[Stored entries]
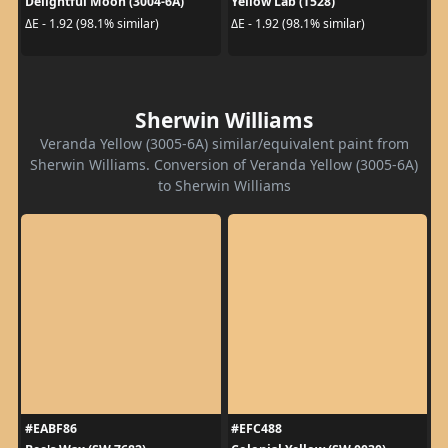
Delightful Moon (3004-6A)
Yellow Lab (T528)
ΔE - 1.92 (98.1% similar)
ΔE - 1.92 (98.1% similar)
Sherwin Williams
Veranda Yellow (3005-6A) similar/equivalent paint from
Sherwin Williams. Conversion of Veranda Yellow (3005-6A)
to Sherwin Williams
#EABF86
#EFC488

- [TASK DIRECTIONS] The task calls for repeating each line above exactly while excluding the pictures.

- [RESULT FOR THIS EXERCISE]
Delightful Moon (3004-6A)
Yellow Lab (T528)
ΔE - 1.92 (98.1% similar)
ΔE - 1.92 (98.1% similar)
Sherwin Williams
Veranda Yellow (3005-6A) similar/equivalent paint from
Sherwin Williams. Conversion of Veranda Yellow (3005-6A)
to Sherwin Williams
#EABF86
#EFC488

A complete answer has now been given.